Dash is an experimental new digital currency that enables anonymous, instant payments to anyone, anywhere in the world. Dash uses peer-to-peer technology to operate with no central authority: managing transactions and issuing money are carried out collectively by the network. Dash Core is the name of the open source software which enables the use of this currency.
For more information, as well as an immediately useable, binary version of the Dash Core software, see https://www.dash.org/get-dash/.
License
Dash Core is released under the terms of the MIT license. See COPYING for more information or see https://opensource.org/licenses/MIT.
Development Process
The master
branch is meant to be stable. Development is normally done in separate branches.
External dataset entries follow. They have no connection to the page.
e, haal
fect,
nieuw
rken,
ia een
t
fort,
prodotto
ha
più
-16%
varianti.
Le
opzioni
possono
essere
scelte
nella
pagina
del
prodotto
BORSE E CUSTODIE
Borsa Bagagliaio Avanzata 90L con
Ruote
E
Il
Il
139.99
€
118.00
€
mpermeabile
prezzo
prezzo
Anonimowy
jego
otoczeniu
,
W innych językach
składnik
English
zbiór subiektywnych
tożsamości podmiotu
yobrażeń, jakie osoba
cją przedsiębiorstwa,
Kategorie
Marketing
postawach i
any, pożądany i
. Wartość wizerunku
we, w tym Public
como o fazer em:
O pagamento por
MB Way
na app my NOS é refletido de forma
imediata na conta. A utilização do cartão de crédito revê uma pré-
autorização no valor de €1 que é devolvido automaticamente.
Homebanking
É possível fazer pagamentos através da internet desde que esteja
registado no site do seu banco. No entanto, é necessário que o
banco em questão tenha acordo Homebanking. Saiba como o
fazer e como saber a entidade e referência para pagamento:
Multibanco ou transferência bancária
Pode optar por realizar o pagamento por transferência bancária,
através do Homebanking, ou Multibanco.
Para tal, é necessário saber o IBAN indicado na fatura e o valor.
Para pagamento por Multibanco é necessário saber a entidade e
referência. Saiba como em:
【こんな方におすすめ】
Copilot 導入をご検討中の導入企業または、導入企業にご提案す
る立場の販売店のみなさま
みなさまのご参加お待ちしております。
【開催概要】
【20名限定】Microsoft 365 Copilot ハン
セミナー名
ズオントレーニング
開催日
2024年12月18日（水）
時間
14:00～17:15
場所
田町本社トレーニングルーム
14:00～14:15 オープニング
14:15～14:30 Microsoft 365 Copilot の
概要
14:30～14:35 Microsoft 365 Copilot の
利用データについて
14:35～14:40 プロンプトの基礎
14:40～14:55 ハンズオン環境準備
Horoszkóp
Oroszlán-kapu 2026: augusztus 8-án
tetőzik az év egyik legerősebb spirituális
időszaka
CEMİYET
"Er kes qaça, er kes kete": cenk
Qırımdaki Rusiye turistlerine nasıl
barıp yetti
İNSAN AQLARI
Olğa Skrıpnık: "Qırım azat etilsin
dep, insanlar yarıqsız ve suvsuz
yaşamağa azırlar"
Tags are created to indicate new official,
stable release versions of Dash Core.
The contribution workflow is described in CONTRIBUTING.md.
Testing
Testing and code review is the bottleneck for development; we get more pull requests than we can review and test on short notice. Please be patient and help out by testing other people's pull requests, and remember this is a security-critical project where any mistake might cost people lots of money.
Automated Testing
Developers are strongly encouraged to write unit tests for new code, and to
submit new unit tests for old code. Unit tests can be compiled and run
(assuming they weren't disabled in configure) with: make check
There are also regression and integration tests of the RPC interface, written
in Python, that are run automatically on the build server.
These tests can be run (if the test dependencies are installed) with: qa/pull-tester/rpc-tests.py
The Travis CI system makes sure that every pull request is built for Windows and Linux, OS X, and that unit and sanity tests are automatically run.
Manual Quality Assurance (QA) Testing
Changes should be tested by somebody other than the developer who wrote the code. This is especially important for large or high-risk changes. It is useful to add a test plan to the pull request description if testing the changes is not straightforward.
Translations
Changes to translations as well as new translations can be submitted to Dash Core's Transifex page.
Translations are periodically pulled from Transifex and merged into the git repository. See the translation process for details on how this works.
Important: We do not accept translation changes as GitHub pull requests because the next pull from Transifex would automatically overwrite them again.
Translators should also follow the forum.